Since the launch of spot Bitcoin ETFs in January 2024, inflows have totaled around $35.88 billion. Source:Ā Farside
Roughly 80% of spot Bitcoin ETF inflows have come from retail investors since January, totaling $35.88 billion, per Farside data. This activity bypasses traditional wallets and exchanges, keeping onchain metrics like realized cap artificially low.
Ju previously predicted the bull market was ending, but later clarified that he expects Bitcoin to take six to twelve months to break its all-time high.
Coinbase Premium, Outflows Signal U.S. Accumulation
Data from CryptoQuant shows the Coinbase premium index reached its highest level since Feb. 20 after BTC rose 5% on March 19. A rising premium often reflects strong U.S.-based buying.
Analyst Woonminkyu noted that the 30-day EMA of the index recently crossed the 100-day EMAāhistorically a bullish pattern.
āThis implies the presence of large players,ā he wrote. The indicator supports the view that institutions and whales are accumulating through regulated platforms like Coinbase Advanced.
Bitcoin Exchange Netflow. Source: CryptoQuant
Meanwhile, CryptoQuant analyst CryptoOnCain observed the largest Bitcoin exchange outflow on a 90-day average since Jan. 2023. Exchange netflows turning negative often signal accumulation, as coins are withdrawn for long-term holding.
Bitcoin Structure Still Fragile as Traders Watch Key Levels
Bitcoinās bounce back above $85,000 followed weeks of decline. Still, market sentiment remains mixed.
CryptoQuant analyst Crypto Dan noted that recent corrections stay within a standard 30% pullback range. āMassive liquidations have not occurred,ā he said, suggesting current conditions do not yet reflect a bear market.
āUncertainty in the market is an unavoidable element,ā he added, pointing to geopolitical risks and macro pressures.
Bitcoin Spent Output Profit Ratio (SOPR). | Source: CryptoQuant
On the technical front, Daan Crypto Trades said $84,000ā$85,000 remains a critical zone for bulls. Losing that level risks a deeper retrace into thin liquidity.

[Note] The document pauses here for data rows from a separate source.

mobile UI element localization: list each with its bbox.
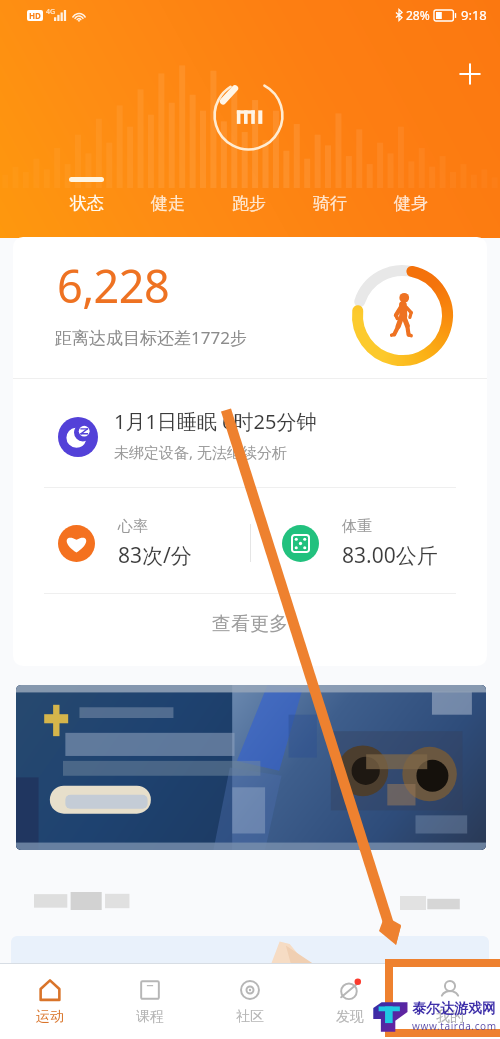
button[interactable]: 课程	[100, 964, 200, 1039]
button[interactable]: 健走	[127, 177, 208, 214]
button[interactable]: 心率	[13, 488, 250, 593]
staticText: 9:18	[461, 6, 487, 24]
button[interactable]: 跑步	[208, 177, 289, 214]
button[interactable]: Promotion banner	[16, 685, 486, 850]
staticText: 健身	[394, 193, 428, 214]
staticText: 运动	[36, 1008, 64, 1026]
button[interactable]: 社区	[200, 964, 300, 1039]
staticText: 我的	[436, 1008, 464, 1026]
staticText: 未绑定设备, 无法继续分析	[114, 442, 287, 462]
staticText: 泰尔达游戏网	[412, 1000, 496, 1018]
staticText: 1月1日睡眠 6时25分钟	[114, 408, 317, 435]
button[interactable]: 骑行	[289, 177, 370, 214]
button[interactable]: 发现	[300, 964, 400, 1039]
staticText: 体重	[342, 517, 372, 536]
staticText: 距离达成目标还差1772步	[55, 326, 247, 349]
button[interactable]: 运动	[0, 964, 100, 1039]
button[interactable]: Card	[11, 936, 489, 963]
staticText: 心率	[118, 517, 148, 536]
button[interactable]: 体重	[250, 488, 487, 593]
staticText: 83.00公斤	[342, 541, 438, 570]
staticText: 4G	[46, 7, 56, 17]
staticText: 跑步	[232, 193, 266, 214]
staticText: 课程	[136, 1008, 164, 1026]
button[interactable]: 1月1日睡眠 6时25分钟	[13, 379, 487, 487]
staticText: 发现	[336, 1008, 364, 1026]
staticText: 健走	[151, 193, 185, 214]
button[interactable]: 状态	[46, 177, 127, 214]
button[interactable]: 健身	[370, 177, 451, 214]
staticText: 查看更多	[212, 612, 288, 636]
staticText: HD	[29, 10, 41, 21]
staticText: www.tairda.com	[412, 1019, 497, 1033]
staticText: 83次/分	[118, 541, 192, 570]
staticText: 6,228	[57, 255, 170, 316]
staticText: 状态	[70, 193, 104, 214]
staticText: 社区	[236, 1008, 264, 1026]
staticText: 28%	[406, 7, 430, 23]
button[interactable]: 我的	[400, 964, 500, 1039]
button[interactable]: Add	[450, 54, 490, 94]
staticText: 骑行	[313, 193, 347, 214]
button[interactable]: 查看更多	[13, 594, 487, 666]
button[interactable]: 6,228	[13, 237, 487, 378]
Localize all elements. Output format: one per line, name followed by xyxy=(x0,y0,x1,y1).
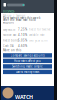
staticText: 7.25% xyxy=(18,28,27,31)
staticText: Best savings rates this week xyxy=(3,16,40,20)
staticText: 5.05% xyxy=(18,39,27,42)
staticText: Switching made simple xyxy=(12,65,43,68)
button[interactable]: Latest money news xyxy=(3,70,52,74)
staticText: 4.60% xyxy=(18,44,27,48)
staticText: Compare savings accounts xyxy=(10,54,44,57)
staticText: BUSINESS xyxy=(3,10,14,13)
staticText: Fixed bond xyxy=(3,39,19,42)
staticText: Latest money news xyxy=(16,70,39,74)
staticText: 4.10% xyxy=(18,33,27,37)
staticText: Easy access xyxy=(3,28,15,31)
staticText: variable rate xyxy=(29,33,45,37)
staticText: after the base rate hold xyxy=(3,18,36,22)
staticText: Cash ISA xyxy=(3,44,14,48)
staticText: WATCH xyxy=(15,94,33,100)
staticText: fixed for twelve xyxy=(29,28,51,31)
staticText: two year term xyxy=(29,39,47,42)
staticText: How rates affect you xyxy=(14,59,41,63)
button[interactable]: Switching made simple xyxy=(3,64,52,69)
staticText: Money | Savings xyxy=(3,14,25,18)
staticText: Account xyxy=(3,21,14,24)
button[interactable]: Compare savings accounts xyxy=(3,53,52,58)
staticText: Notice acc xyxy=(3,33,16,37)
staticText: More on this xyxy=(3,48,21,52)
button[interactable]: How rates affect you xyxy=(3,59,52,63)
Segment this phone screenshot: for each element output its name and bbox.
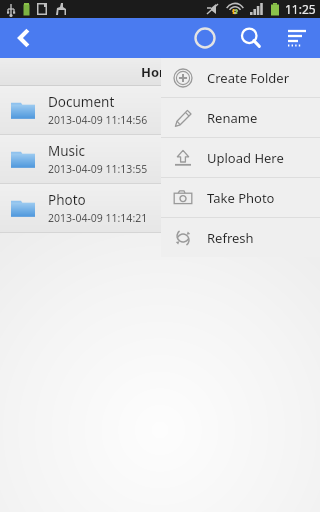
button[interactable]: Back xyxy=(0,18,48,58)
staticText: Document xyxy=(48,93,115,111)
staticText: Create Folder xyxy=(207,69,290,87)
staticText: Refresh xyxy=(207,229,254,247)
button[interactable]: Rename xyxy=(161,98,320,137)
button[interactable]: Photo xyxy=(0,184,320,232)
staticText: Upload Here xyxy=(207,149,284,167)
button[interactable]: Create Folder xyxy=(161,58,320,97)
button[interactable]: Search xyxy=(228,18,274,58)
staticText: Photo xyxy=(48,191,86,209)
button[interactable]: More options xyxy=(274,18,320,58)
button[interactable]: Document xyxy=(0,86,320,134)
button[interactable]: Upload Here xyxy=(161,138,320,177)
staticText: Home xyxy=(141,63,180,81)
button[interactable]: Take Photo xyxy=(161,178,320,217)
button[interactable]: Refresh status xyxy=(182,18,228,58)
staticText: Music xyxy=(48,142,86,160)
button[interactable]: Music xyxy=(0,135,320,183)
staticText: Take Photo xyxy=(207,189,275,207)
staticText: 2013-04-09 11:13:55 xyxy=(48,162,148,176)
staticText: 11:25 xyxy=(285,1,316,17)
button[interactable]: Refresh xyxy=(161,218,320,257)
staticText: Rename xyxy=(207,109,258,127)
staticText: 2013-04-09 11:14:56 xyxy=(48,113,148,127)
staticText: 2013-04-09 11:14:21 xyxy=(48,211,148,225)
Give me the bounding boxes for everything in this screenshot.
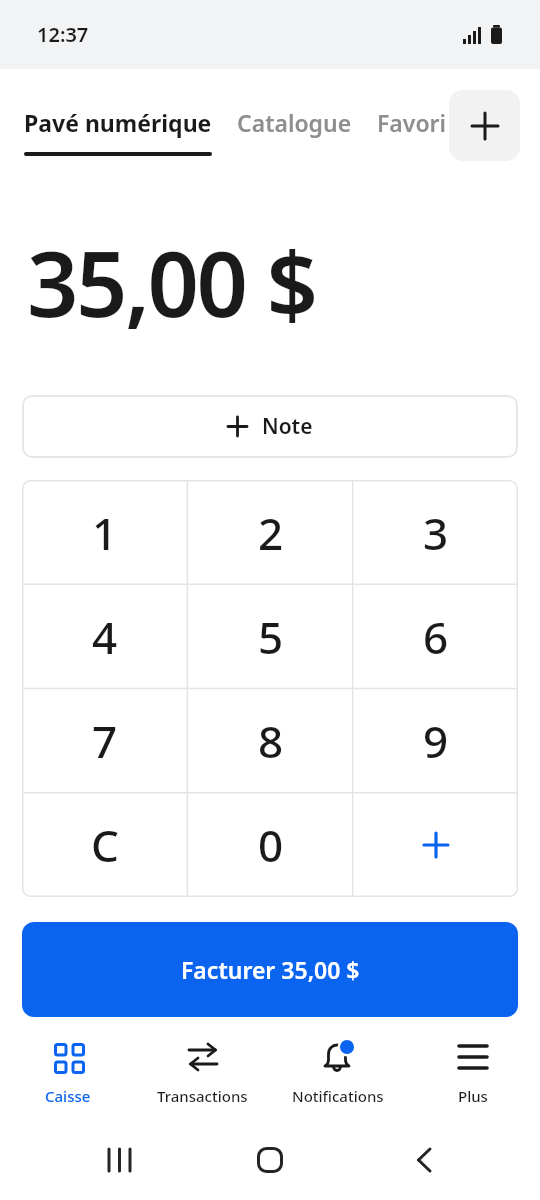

BTC/USD 4-hour price chart. Source: Michael Van de Poppe/X
Michael Van de Poppe expects a retest of $90,000 if Bitcoin can hold its structure. But traders like Koroush AK and Max from BecauseBitcoin warned that suppressed price action and weak RSI could delay a breakout.
Despite ETF inflows and bullish Coinbase premiums, Bitcoin price remains stalled below $90,000. Whale spoofing, cautious sentiment, and weak trend momentum continue to weigh on short-term upside.
#BinanceTradeSmarter On our exchange Binance, there are many tools and methods for earning money, and each participant uses them as they become familiar with this application. There is an opportunity for earning both for experienced users and for beginners. I have repeatedly advised beginners to first 'explore' well before starting to work on the exchange, to study the application itself, its capabilities, to know where to look for the necessary method or tool for making a transaction or another action. On the Binance exchange, the same functions are often duplicated, making the chosen method of earning simpler. However, the application itself pushes its participants towards more risky methods of earning, such as making futures contracts, running various promotions.